• EXTRACTED MATERIAL:
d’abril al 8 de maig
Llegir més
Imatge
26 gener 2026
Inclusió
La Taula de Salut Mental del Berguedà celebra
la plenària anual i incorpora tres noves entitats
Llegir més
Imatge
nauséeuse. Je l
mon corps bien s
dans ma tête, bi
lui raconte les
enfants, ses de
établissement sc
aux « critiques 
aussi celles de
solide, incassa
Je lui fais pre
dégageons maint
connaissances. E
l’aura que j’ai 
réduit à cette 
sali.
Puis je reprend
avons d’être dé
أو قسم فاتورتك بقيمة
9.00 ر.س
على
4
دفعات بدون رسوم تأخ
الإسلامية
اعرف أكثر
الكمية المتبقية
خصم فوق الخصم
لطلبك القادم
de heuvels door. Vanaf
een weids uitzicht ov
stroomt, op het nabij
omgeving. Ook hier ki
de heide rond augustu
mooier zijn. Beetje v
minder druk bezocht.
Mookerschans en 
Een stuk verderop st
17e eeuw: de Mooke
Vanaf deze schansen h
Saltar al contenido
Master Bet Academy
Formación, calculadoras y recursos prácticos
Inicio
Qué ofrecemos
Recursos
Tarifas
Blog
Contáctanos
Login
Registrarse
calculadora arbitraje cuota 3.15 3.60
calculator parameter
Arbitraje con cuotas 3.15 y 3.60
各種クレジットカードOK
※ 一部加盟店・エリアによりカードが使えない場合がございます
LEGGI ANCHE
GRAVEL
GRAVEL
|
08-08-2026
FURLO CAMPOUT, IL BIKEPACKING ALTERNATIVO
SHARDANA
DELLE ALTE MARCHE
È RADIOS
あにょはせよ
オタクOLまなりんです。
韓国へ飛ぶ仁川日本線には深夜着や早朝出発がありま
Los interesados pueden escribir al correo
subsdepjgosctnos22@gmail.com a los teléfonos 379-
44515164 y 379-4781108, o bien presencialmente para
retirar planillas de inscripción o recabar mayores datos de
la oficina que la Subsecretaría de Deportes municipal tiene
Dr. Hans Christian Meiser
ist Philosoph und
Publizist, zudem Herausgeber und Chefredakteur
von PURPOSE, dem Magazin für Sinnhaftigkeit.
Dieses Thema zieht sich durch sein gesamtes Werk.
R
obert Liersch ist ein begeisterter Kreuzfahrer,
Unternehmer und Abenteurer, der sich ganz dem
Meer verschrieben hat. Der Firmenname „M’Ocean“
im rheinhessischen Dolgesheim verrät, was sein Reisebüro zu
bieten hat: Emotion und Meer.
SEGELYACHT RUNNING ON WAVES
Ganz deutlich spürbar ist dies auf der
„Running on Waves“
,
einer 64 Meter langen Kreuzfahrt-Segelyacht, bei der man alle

• WORK REQUEST: Find every line above that contains the word "bien", and return each one.

• RESPONSE AREA:
mon corps bien s
44515164 y 379-4781108, o bien presencialmente para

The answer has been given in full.